Optionally, the present application further provides a computer-readable storage medium, where a program is stored, and the program is loaded and executed by a processor to implement the object density monitoring method of the foregoing method embodiment.

Optionally, the present application further provides a computer product, which includes a computer-readable storage medium, in which a program is stored, and the program is loaded and executed by a processor to implement the object density monitoring method of the above-mentioned method embodiment.

The technical features of the embodiments described above may be arbitrarily combined, and for the sake of brevity, all possible combinations of the technical features in the embodiments described above are not described, but should be considered as being within the scope of the present specification as long as there is no contradiction between the combinations of the technical features.

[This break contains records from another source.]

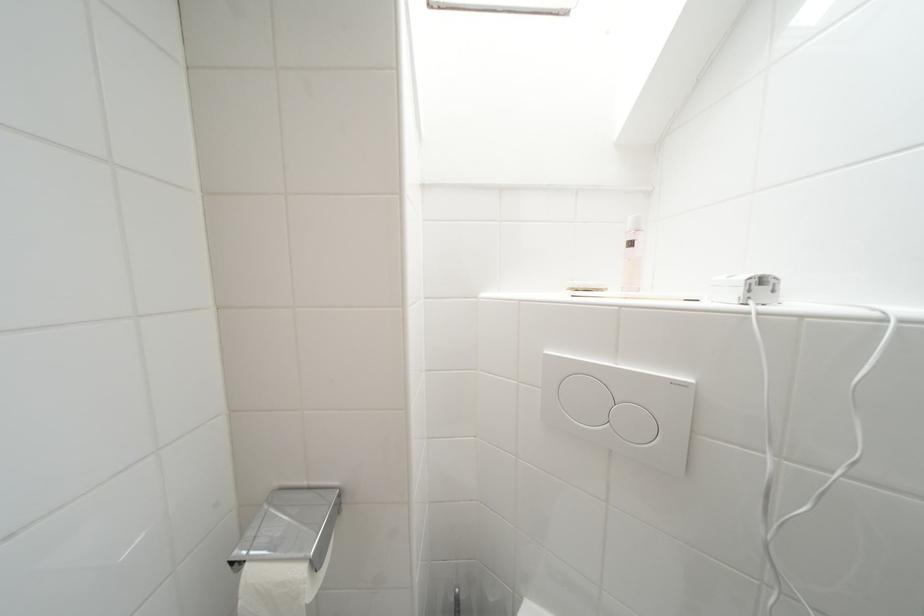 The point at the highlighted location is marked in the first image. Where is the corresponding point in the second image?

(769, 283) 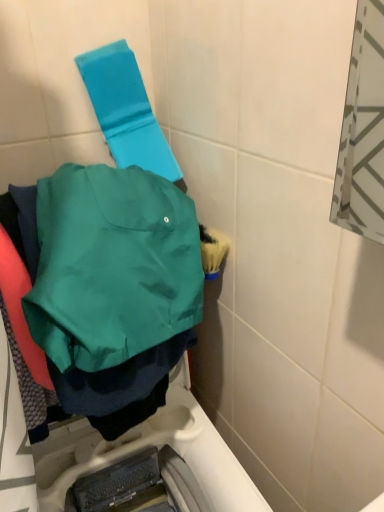 What do you see at coordinates (112, 266) in the screenshot?
I see `green fabric jacket at center` at bounding box center [112, 266].

Locate an element on the screen. The height and width of the screenshot is (512, 384). green fabric jacket at center is located at coordinates (112, 266).

What is the approximate width of green fabric jacket at center?

green fabric jacket at center is 22.80 centimeters in width.

Locate an element on the screen. The height and width of the screenshot is (512, 384). green fabric jacket at center is located at coordinates (112, 266). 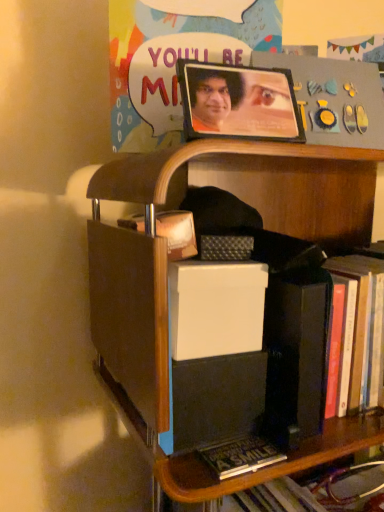 Question: From the image's perspective, is matte plastic poster at upper center over wooden shelf at center?

Choices:
 (A) no
 (B) yes

Answer: (B)

Question: Is matte plastic poster at upper center next to wooden shelf at center?

Choices:
 (A) no
 (B) yes

Answer: (A)

Question: Can you confirm if matte plastic poster at upper center is thinner than wooden shelf at center?

Choices:
 (A) yes
 (B) no

Answer: (A)

Question: Does matte plastic poster at upper center appear on the left side of wooden shelf at center?

Choices:
 (A) no
 (B) yes

Answer: (B)

Question: Is matte plastic poster at upper center positioned before wooden shelf at center?

Choices:
 (A) no
 (B) yes

Answer: (A)

Question: Is wooden shelf at center inside the boundaries of matte plastic poster at upper center, or outside?

Choices:
 (A) outside
 (B) inside

Answer: (A)

Question: From their relative heights in the image, would you say wooden shelf at center is taller or shorter than matte plastic poster at upper center?

Choices:
 (A) tall
 (B) short

Answer: (A)

Question: Visually, is wooden shelf at center positioned to the left or to the right of matte plastic poster at upper center?

Choices:
 (A) left
 (B) right

Answer: (B)

Question: From the image's perspective, is wooden shelf at center above or below matte plastic poster at upper center?

Choices:
 (A) above
 (B) below

Answer: (B)

Question: Does point click(271, 5) appear closer or farther from the camera than point click(165, 413)?

Choices:
 (A) closer
 (B) farther

Answer: (B)

Question: In terms of size, does matte plastic poster at upper center appear bigger or smaller than wooden shelf at center?

Choices:
 (A) small
 (B) big

Answer: (A)

Question: Considering their positions, is matte plastic poster at upper center located in front of or behind wooden shelf at center?

Choices:
 (A) front
 (B) behind

Answer: (B)

Question: From the image's perspective, is matte plastic poster at upper center located above or below wooden shelf at center?

Choices:
 (A) above
 (B) below

Answer: (A)

Question: Is wooden picture frame at upper center bigger or smaller than wooden shelf at center?

Choices:
 (A) small
 (B) big

Answer: (A)

Question: In terms of width, does wooden picture frame at upper center look wider or thinner when compared to wooden shelf at center?

Choices:
 (A) wide
 (B) thin

Answer: (B) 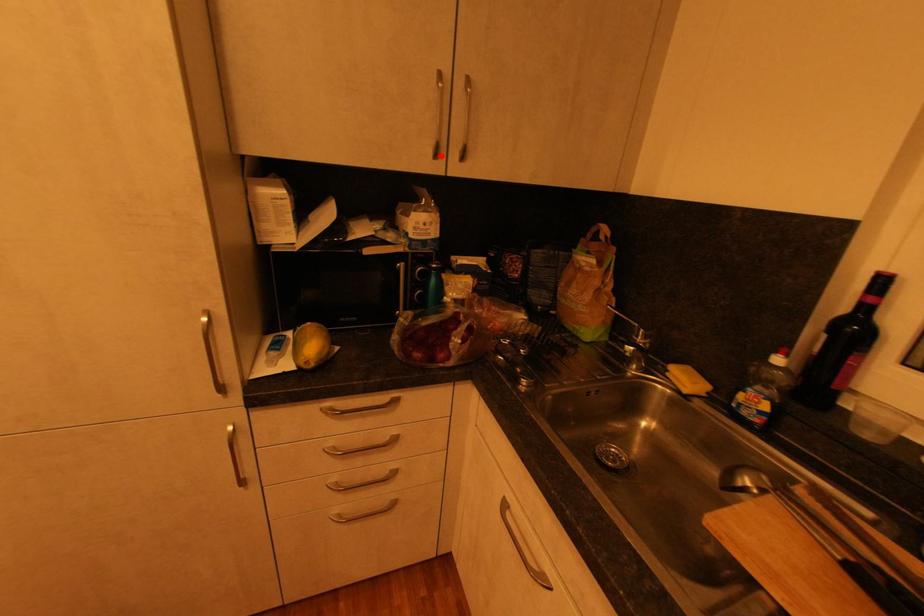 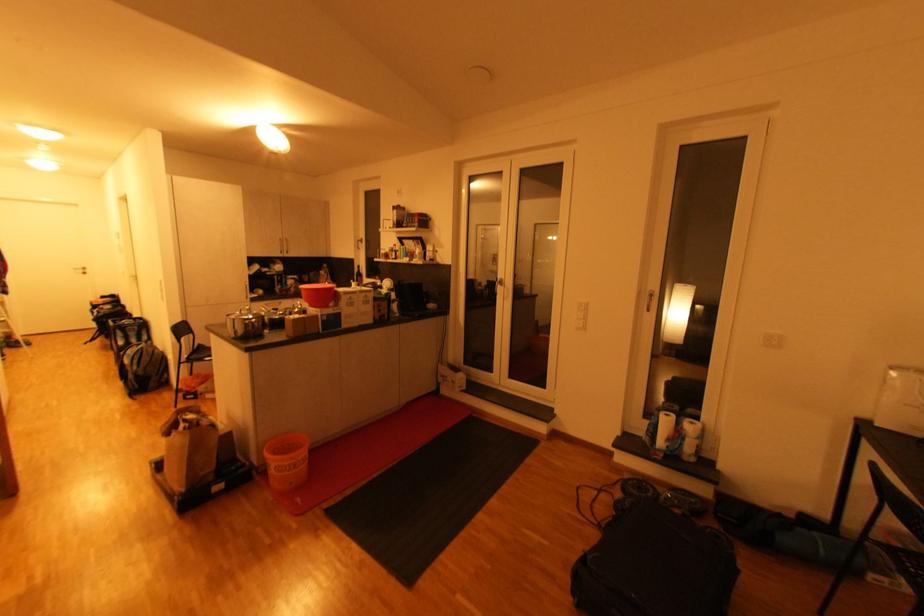 Find the pixel in the second image that matches the highlighted location in the first image.

(286, 254) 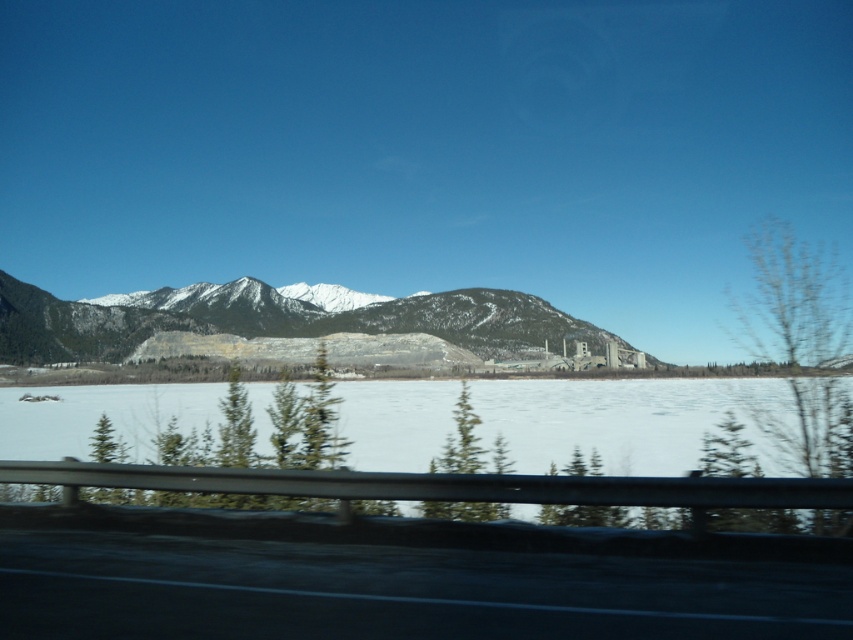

The above-mentioned embodiments only express several embodiments of the present application, and the description thereof is more specific and detailed, but not construed as limiting the scope of the invention. It should be noted that, for a person skilled in the art, several variations and modifications can be made without departing from the concept of the present application, which falls within the scope of protection of the present application. Therefore, the protection scope of the present patent application shall be subject to the appended claims.

Claims

1. An object density monitoring system, the system comprising:

the cameras are used for collecting monitoring pictures in a monitoring scene;

the service platform is in communication connection with the video analysis server and receives and displays the object density information of the video analysis server;

the training process of the object density monitoring model comprises the following steps:

cutting specific convolution kernel parameters in the initial network model one by one, wherein the specific convolution kernel parameters are convolution kernel parameters which enable the loss variation of the initial network model to be minimum;

2. The system of claim 1, wherein the training data comprises raw acquisition data and augmented data of the raw acquisition data;

3. The system of claim 2, wherein the data augmentation operation comprises an image pyramid-based scaling operation.

4. The system of claim 1,

the object density monitoring model is used for identifying the object in the monitoring picture to obtain a density heat value graph of the object; the object density information comprises the density heat value map;

and the Gaussian kernel function is used for convolving the object label with a Gaussian kernel to obtain the object density heat value image.

5. The system of claim 1, wherein the tailoring the initial network model comprises:

determining a specific convolution kernel parameter from all convolution kernel parameters of the initial network model;

clipping the particular convolution kernel parameter.

6. The system of claim 5, wherein determining a particular convolution kernel parameter among all convolution kernel parameters of the initial network model comprises:

the specific convolution kernel parameter with the minimum loss value variation amount is determined from the various convolution kernel parameters.

7. The system of claim 1, wherein the predetermined threshold is calculated based on floating point operations times FLOPs regularization.

8. The system of claim 1, wherein the reference network supports processing of input images at different scales.

9. An object density monitoring method used in a video resolution server in the object density monitoring system according to any one of claims 1 to 8, the method comprising:

receiving a monitoring picture transmitted by the gateway;

and sending the object density information to the service platform for display.

10. A video analytics server, wherein the video analytics server comprises a processor and a memory; the memory has stored therein a program that is loaded and executed by the processor to implement the object density monitoring method of claim 9.

11. A computer-readable storage medium, characterized in that the storage medium has stored therein a program which, when being executed by a processor, is adapted to carry out the object density monitoring method according to claim 9.